The Charleston music scene is becoming more diverse. But there are still certain genres left out of the mainstream scope and maybe even completely. One of these lesser highlighted genres is metal, and more particularly deathcore, which is significantly dwindling in South Carolina.
Formed in 2015, five-piece outfit Down Under is possibly the only deathcore band in the state still actively playing shows. Members Mustafa Temel, Will Manigault, James Davenport, Savannah Myers and Eli Blalock are based in Charleston and all share a passion for the genre they represent.
Deathcore is a fusion of heavy metal-influenced death metal and punk-based hardcore. The result is a combination of blast beats, down-tuned guitars, tremolo picking, shrieked and growled vocals and breakdowns. To the average ear, it might sound like a lot of noise. But there's more to it than that.
"I think the main appeal of any style of heavy music — whether it’s metal or hardcore or punk or deathcore, whatever it may be — is that it’s music for outsiders," says Manigault. "Whether you have depression or whether you live an alternative lifestyle or you’re an atheist in a Christian home — whatever makes you feel outcast from society, metal music and hardcore music provide an outlet for people to express their emotions. And it might look strange from the outside if you’re not really into the music, but when you go to a death metal show or a hardcore show, you’re going because you know that the bands and people around you can relate to what you’re going through."
Down Under's latest EP "Enigmatic Design" particularly explores issues related to mental illness, suicide, drug abuse and domestic violence. Its title was born from existential soul searching.
"The 'Enigmatic Design' name came from a lot of thoughts that went into our song 'Broken Hearts and Body Parts,' where I question God and his existence and why he does what he does," explains vocalist and lyricist Temel.
The debut EP was released in April 2017 and recorded by Tim Ossenfort of Castus Audio in Beaufort. Drummer and audio engineer Davenport demoed and produced the tracks before they were sent to Ossenfort.
The real magic happens at live shows, though.

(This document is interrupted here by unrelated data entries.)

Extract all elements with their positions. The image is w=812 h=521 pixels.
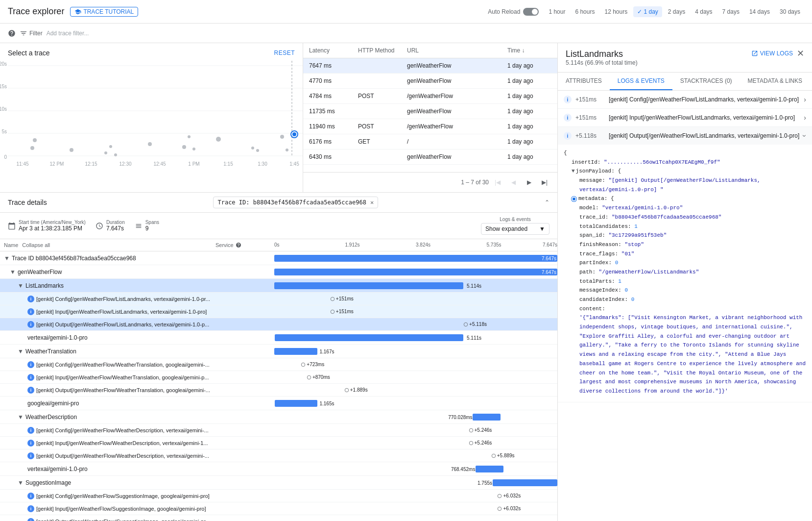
log-event-header[interactable]: i +151ms [genkit] Config[/genWeatherFlow… [558, 91, 812, 108]
log-icon: i [27, 505, 34, 512]
span-row[interactable]: i [genkit] Output[/genWeatherFlow/ListLa… [0, 318, 557, 331]
span-row[interactable]: i [genkit] Config[/genWeatherFlow/ListLa… [0, 293, 557, 305]
span-name-cell: i [genkit] Config[/genWeatherFlow/Weathe… [0, 361, 215, 368]
expand-icon[interactable]: ▼ [4, 255, 10, 262]
span-row[interactable]: i [genkit] Input[/genWeatherFlow/Weather… [0, 371, 557, 384]
logs-events-dropdown[interactable]: Show expanded ▼ [481, 223, 549, 235]
span-name-text: [genkit] Input[/genWeatherFlow/WeatherTr… [36, 374, 209, 380]
time-2days[interactable]: 2 days [664, 6, 689, 17]
auto-reload-toggle[interactable] [523, 8, 539, 16]
tab-metadata[interactable]: METADATA & LINKS [740, 73, 810, 90]
latency-cell: 6430 ms [309, 153, 358, 160]
toggle-knob [532, 9, 538, 15]
time-12hours[interactable]: 12 hours [600, 6, 631, 17]
svg-point-13 [70, 148, 73, 152]
table-row[interactable]: 4770 ms genWeatherFlow 1 day ago [303, 74, 557, 89]
timeline-bar [274, 255, 557, 262]
span-row[interactable]: ▼ WeatherTranslation 1.167s [0, 345, 557, 358]
span-name-text: [genkit] Input[/genWeatherFlow/Suggestio… [36, 506, 206, 512]
svg-point-14 [104, 151, 107, 154]
span-row[interactable]: googleai/gemini-pro 1.165s [0, 397, 557, 410]
expand-icon[interactable]: ▼ [10, 269, 16, 275]
span-row[interactable]: i [genkit] Output[/genWeatherFlow/Weathe… [0, 384, 557, 397]
span-row[interactable]: i [genkit] Output[/genWeatherFlow/Sugges… [0, 515, 557, 521]
reset-button[interactable]: RESET [274, 50, 295, 56]
expand-icon[interactable]: ▼ [18, 414, 24, 421]
svg-point-46 [469, 428, 473, 432]
span-row[interactable]: i [genkit] Output[/genWeatherFlow/Weathe… [0, 449, 557, 462]
pagination-last-btn[interactable]: ▶| [538, 175, 551, 189]
span-timeline-cell: 1.755s [274, 477, 557, 488]
span-row[interactable]: i [genkit] Config[/genWeatherFlow/Sugges… [0, 490, 557, 502]
tab-attributes[interactable]: ATTRIBUTES [558, 73, 610, 90]
json-key: path: [579, 269, 599, 275]
span-row[interactable]: i [genkit] Input[/genWeatherFlow/Weather… [0, 437, 557, 449]
timeline-bar [493, 479, 557, 486]
tick-7647s: 7.647s [543, 242, 557, 248]
svg-point-47 [469, 441, 473, 445]
table-row[interactable]: 11735 ms genWeatherFlow 1 day ago [303, 104, 557, 119]
start-time-meta: Start time (America/New_York) Apr 3 at 1… [8, 220, 86, 232]
table-row[interactable]: 6430 ms genWeatherFlow 1 day ago [303, 149, 557, 165]
span-row[interactable]: ▼ genWeatherFlow 7.647s [0, 265, 557, 279]
filter-placeholder[interactable]: Add trace filter... [47, 30, 89, 37]
timeline-label: 7.647s [542, 256, 556, 261]
pagination-first-btn[interactable]: |◀ [491, 175, 504, 189]
json-key: metadata: { [578, 194, 614, 203]
svg-text:5s: 5s [1, 129, 7, 134]
log-offset-label: +7.646s [557, 519, 557, 521]
tutorial-badge[interactable]: TRACE TUTORIAL [70, 7, 138, 17]
span-timeline-cell: 5.111s [274, 332, 557, 343]
collapse-all-btn[interactable]: Collapse all [22, 242, 50, 248]
table-row[interactable]: 7647 ms genWeatherFlow 1 day ago [303, 58, 557, 74]
span-row[interactable]: vertexai/gemini-1.0-pro 5.111s [0, 331, 557, 345]
close-panel-btn[interactable]: ✕ [797, 49, 804, 58]
time-4days[interactable]: 4 days [691, 6, 716, 17]
log-event-icon: i [564, 114, 572, 122]
log-event-header[interactable]: i +151ms [genkit] Input[/genWeatherFlow/… [558, 109, 812, 126]
pagination-prev-btn[interactable]: ◀ [506, 175, 520, 189]
json-value: 1 [618, 278, 621, 284]
expand-icon[interactable]: ▼ [18, 348, 24, 355]
time-6hours[interactable]: 6 hours [571, 6, 598, 17]
expand-icon[interactable]: ▼ [18, 479, 24, 486]
trace-details-title: Trace details [8, 198, 47, 206]
span-row[interactable]: ▼ SuggestionImage 1.755s [0, 476, 557, 490]
span-row[interactable]: i [genkit] Config[/genWeatherFlow/Weathe… [0, 358, 557, 371]
table-row[interactable]: 6176 ms GET / 1 day ago [303, 134, 557, 149]
table-row[interactable]: 4784 ms POST /genWeatherFlow 1 day ago [303, 89, 557, 104]
span-row[interactable]: ▼ WeatherDescription 770.028ms [0, 410, 557, 424]
span-row[interactable]: ▼ Trace ID b88043ef456b87fcadaa5ea05ccae… [0, 251, 557, 265]
latency-cell: 11735 ms [309, 108, 358, 115]
view-logs-link[interactable]: VIEW LOGS [751, 50, 793, 57]
time-7days[interactable]: 7 days [718, 6, 743, 17]
time-1day[interactable]: ✓ 1 day [633, 6, 662, 17]
time-14days[interactable]: 14 days [745, 6, 774, 17]
close-trace-id-btn[interactable]: ✕ [370, 199, 374, 206]
json-expandable-line[interactable]: ▼ jsonPayload: { [564, 167, 806, 176]
span-name-cell: i [genkit] Output[/genWeatherFlow/ListLa… [0, 321, 215, 328]
expand-icon[interactable]: ▼ [18, 282, 24, 289]
json-content-value: '{"landmarks": ["Visit Kensington Market… [564, 313, 806, 396]
tab-logs-events[interactable]: LOGS & EVENTS [610, 73, 672, 90]
timeline-label: 5.114s [467, 283, 481, 289]
span-row[interactable]: i [genkit] Input[/genWeatherFlow/Suggest… [0, 502, 557, 515]
span-row[interactable]: ▼ ListLandmarks 5.114s [0, 279, 557, 293]
pagination-next-btn[interactable]: ▶ [522, 175, 536, 189]
table-row[interactable]: 11940 ms POST /genWeatherFlow 1 day ago [303, 119, 557, 134]
time-options: 1 hour 6 hours 12 hours ✓ 1 day 2 days 4… [545, 6, 804, 17]
span-row[interactable]: vertexai/gemini-1.0-pro 768.452ms [0, 462, 557, 476]
log-event-header[interactable]: i +5.118s [genkit] Output[/genWeatherFlo… [558, 127, 812, 145]
json-expandable-line[interactable]: metadata: { [564, 194, 806, 203]
tab-stacktraces[interactable]: STACKTRACES (0) [672, 73, 740, 90]
span-row[interactable]: i [genkit] Config[/genWeatherFlow/Weathe… [0, 424, 557, 437]
time-1hour[interactable]: 1 hour [545, 6, 569, 17]
span-row[interactable]: i [genkit] Input[/genWeatherFlow/ListLan… [0, 305, 557, 318]
filter-help-icon[interactable] [8, 29, 16, 37]
trace-details-expand-btn[interactable]: ⌃ [545, 199, 549, 206]
json-expand-arrow: ▼ [572, 167, 575, 176]
latency-cell: 4784 ms [309, 93, 358, 99]
filter-button[interactable]: Filter [20, 29, 43, 37]
time-30days[interactable]: 30 days [776, 6, 804, 17]
span-timeline-cell: 768.452ms [274, 464, 557, 474]
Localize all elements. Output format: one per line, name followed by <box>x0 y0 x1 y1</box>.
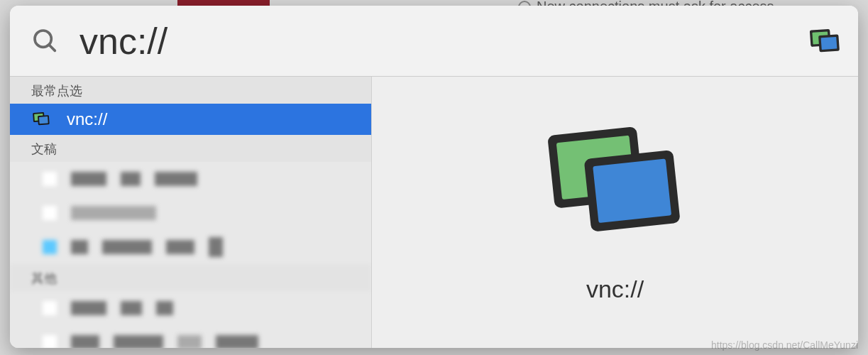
screen-sharing-icon <box>807 27 842 57</box>
screen-sharing-icon <box>31 111 51 128</box>
search-icon <box>31 27 60 55</box>
redacted-text <box>71 172 106 186</box>
screen-sharing-icon <box>541 122 690 250</box>
redacted-text <box>166 240 194 254</box>
spotlight-window: 最常点选 vnc:// 文稿 <box>10 6 858 348</box>
file-icon <box>43 206 57 220</box>
redacted-text <box>121 172 141 186</box>
category-label-other: 其他 <box>10 264 371 291</box>
preview-title: vnc:// <box>586 275 644 303</box>
search-bar <box>10 6 858 77</box>
results-list: 最常点选 vnc:// 文稿 <box>10 77 372 348</box>
redacted-text <box>102 240 152 254</box>
result-item-label: vnc:// <box>67 109 107 129</box>
watermark-text: https://blog.csdn.net/CallMeYunzi <box>711 339 858 351</box>
redacted-text <box>114 335 163 348</box>
redacted-text <box>71 206 156 220</box>
redacted-text <box>121 301 142 315</box>
svg-line-1 <box>49 45 55 50</box>
file-icon <box>43 172 57 186</box>
redacted-text <box>209 237 223 257</box>
redacted-text <box>156 301 173 315</box>
redacted-text <box>216 335 258 348</box>
list-item[interactable] <box>10 162 371 196</box>
list-item[interactable] <box>10 291 371 325</box>
file-icon <box>43 301 57 315</box>
preview-pane: vnc:// <box>372 77 858 348</box>
list-item[interactable] <box>10 230 371 264</box>
redacted-text <box>177 335 202 348</box>
list-item[interactable] <box>10 196 371 230</box>
redacted-text <box>155 172 197 186</box>
spotlight-search-input[interactable] <box>60 20 837 62</box>
category-label-top-hits: 最常点选 <box>10 77 371 104</box>
svg-rect-5 <box>821 37 837 50</box>
result-item-vnc[interactable]: vnc:// <box>10 104 371 135</box>
file-icon <box>43 335 57 348</box>
svg-rect-9 <box>39 116 48 124</box>
redacted-text <box>71 240 88 254</box>
list-item[interactable] <box>10 325 371 348</box>
svg-rect-13 <box>593 158 671 223</box>
category-label-documents: 文稿 <box>10 135 371 162</box>
file-icon <box>43 240 57 254</box>
redacted-text <box>71 301 106 315</box>
redacted-text <box>71 335 99 348</box>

And right now, there are very few spaces for deathcore in Charleston.
Manigault has been booking shows at Cory's Grilled Cheese on Maybank Highway for a year and a half to keep the genre alive, as well as securing slots for lesser-known hip-hop, punk and indie artists.
This decision to start booking shows came after the closing of The Hive in Ladson and Inland Surfs & Skate in Summerville, two popular all-ages venues for heavier genres. While Big Gun and Burn's Alley are great locations for the 21 and up crowd, a downtown all-ages venue is severely lacking. Manigault recognized the need for a venue when he partnered with Cory's.
"It’s really hard to get new people to come into the scene, especially since we lost the skate park and The Hive and a lot of people don’t know about Cory’s Grilled Cheese," says Manigault. "And there aren’t any national-level bands who are coming here anymore, because the crowd is so small and there isn’t really a venue to accommodate them."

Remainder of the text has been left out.